Nos primórdios de nossa imprensa, não tinha essa de fazer de conta: fingir que há notícias e o leitor fingir que tem informação. A Gazeta do Rio de Janeiro, na sua edição de 1º de janeiro de 1812, por exemplo, não se constrangia em avisar aos leitores que “Chegou esta manhã uma mala de Anholt, a qual não trouxe notícias de muita importância”. Isso que é informação relevante, pois se o redator do jornal está dizendo que a notícia não vale a pena, quem somos nós para duvidar dele? Perder o nosso valioso tempo com matéria fria.
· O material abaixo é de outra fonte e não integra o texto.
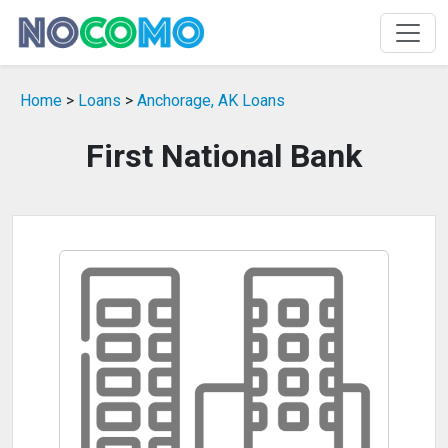
Home
>
Loans
>
Anchorage, AK Loans
First National Bank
Melhor assim, a verdade crua e nua, do que ficar enchendo páginas com os releases de véspera, que nos informam de dois milhões de pessoas no Réveillon de Copacabana, 18 minutos de fogos de artifício e outras tantas comemorações mundo afora que já estamos carecas de saber:  “A multidão desafiou o frio abaixo de zero grau” no Time Square, La Fontana di Trevi, Champs-Elysées, ou no Trafalgar Square, você escolhe. Pior é o enchimento de linguiça com a retrospectiva do ano findo e as perspectivas do ano vindouro. Nisso, a turma que escrevia há 200 anos  era mais pragmática. A retrospectiva da Gazeta em 1909 era mês a mês e tinha o original nome de “Tábua cronológica dos acontecimentos mais notáveis de 1808”.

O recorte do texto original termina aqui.